According to the present invention, as described in detail in the embodiments, by forming a uniform thin magnetic layer on the armature winding portion by plating, the magnetic resistance of the magnetic circuit is reduced and the magnetic flux is reduced. By concentrating on the winding portion, it is possible to provide a small and thin coreless motor armature with improved efficiency.

[Brief description of drawings]

FIG. 1 is a cross-sectional view showing an armature of a cylindrical coreless motor according to an embodiment of the present invention.

FIG. 2 is a sectional view showing an armature of a flat coreless motor according to another embodiment of the present invention.

FIG. 3 is a perspective view showing an armature of a cylindrical coreless motor according to an embodiment of the present invention.

FIG. 4 is a sectional view showing a conventional cylindrical coreless motor.

FIG. 5 is a sectional view showing a conventional flat type coreless motor.

[Explanation of symbols]

 1,7 Rotor coil 2,9 Field magnet 3,10 Main body case 4,11 Rotating shaft 5 Coil holding frame 6 Commutator 8 Rotor 12,14 Magnetic layer 13 Insulating layer

Claims (5)

[Claims] 1. An armature for a coreless motor, characterized in that an armature winding constituting a rotor is plated with permalloy on a surface opposite to a field magnet. 2. A laminated body composed of an amorphous alloy magnetic layer having a thickness of 100 μm or less and an insulating layer is formed by plating on the surface of the armature winding constituting the rotor opposite to the field magnet.

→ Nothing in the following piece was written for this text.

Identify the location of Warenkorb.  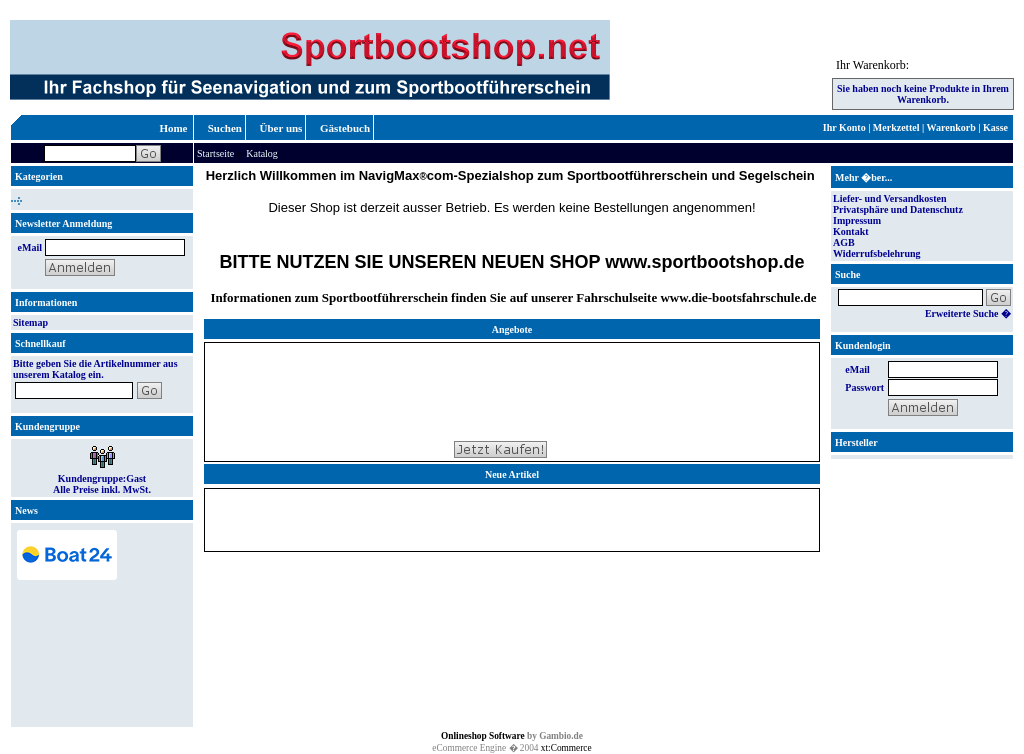
(951, 127).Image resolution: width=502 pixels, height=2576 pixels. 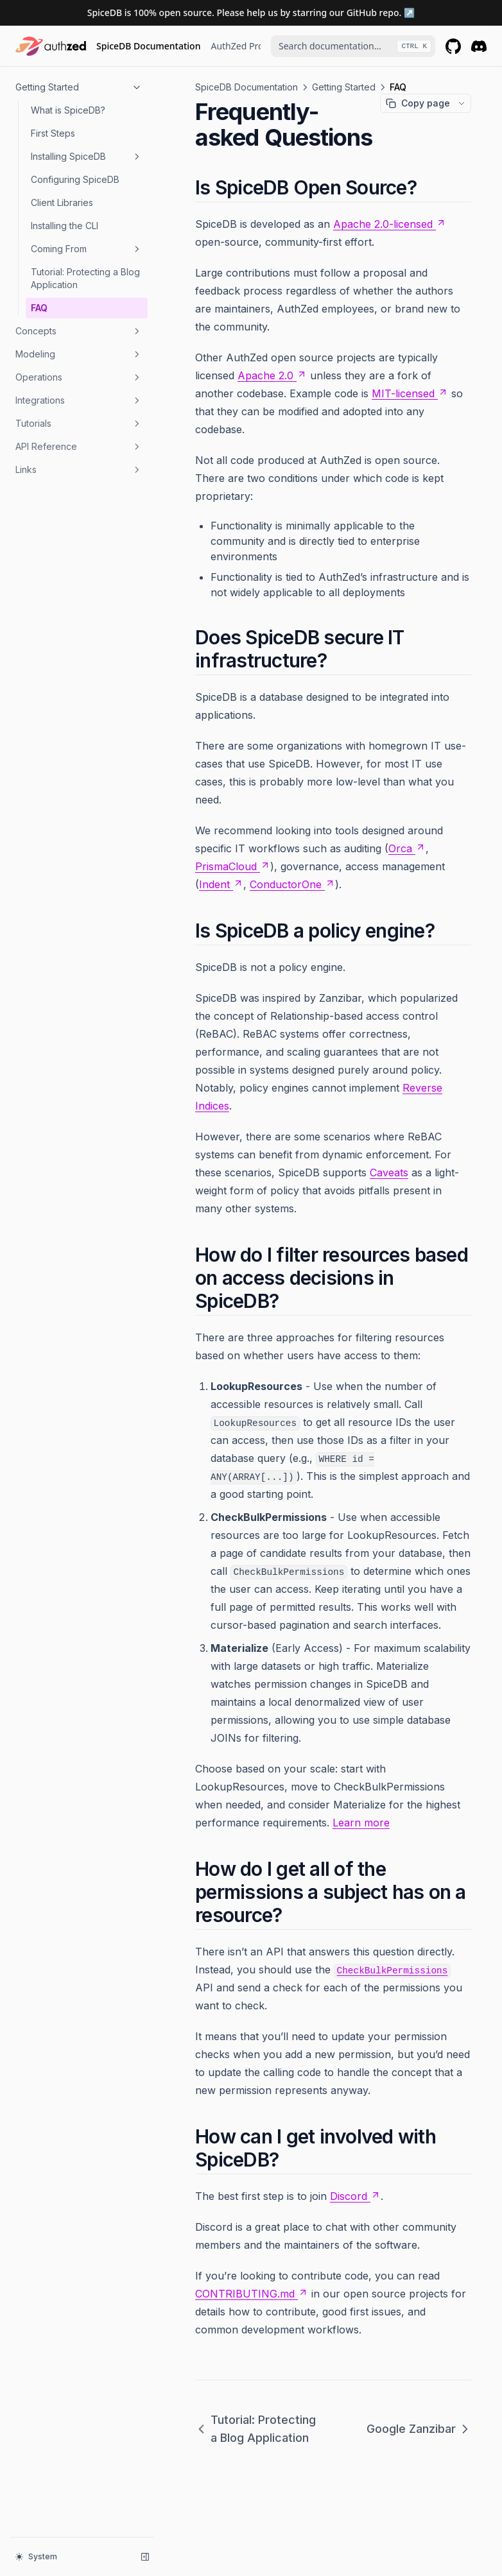 I want to click on Apache 2.0-licensed, so click(x=389, y=224).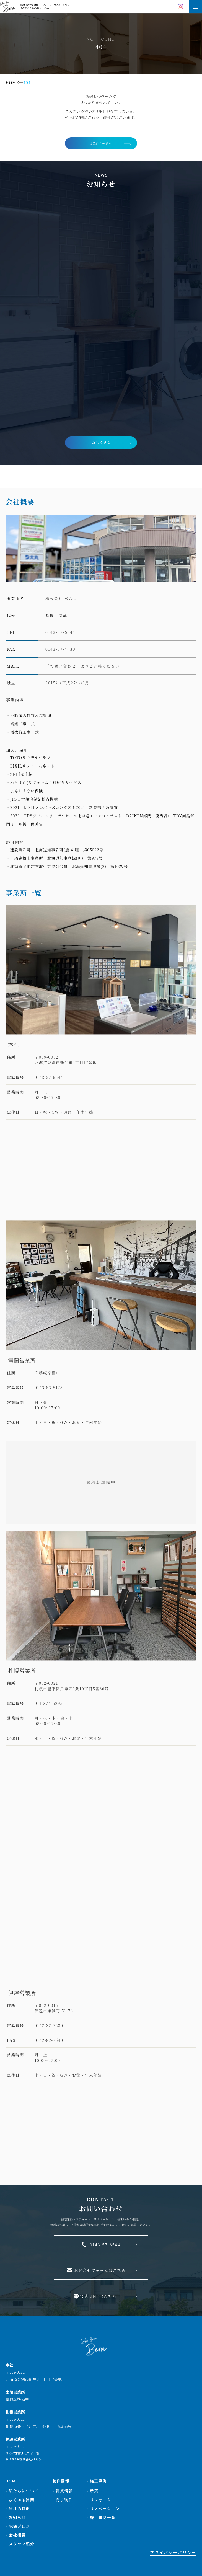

An armature for a coreless motor, which is characterized in that 3. The armature for a coreless motor according to claim 1, wherein the armature winding is plated while being energized during plating. 4. The armature winding constituting the rotor is wound so as to form a cylindrical shape.
The armature of the coreless motor according to any one of 3 above. 5. The armature winding constituting the rotor is wound so as to form a flat shape.
The armature of the coreless motor according to any one of 3 above.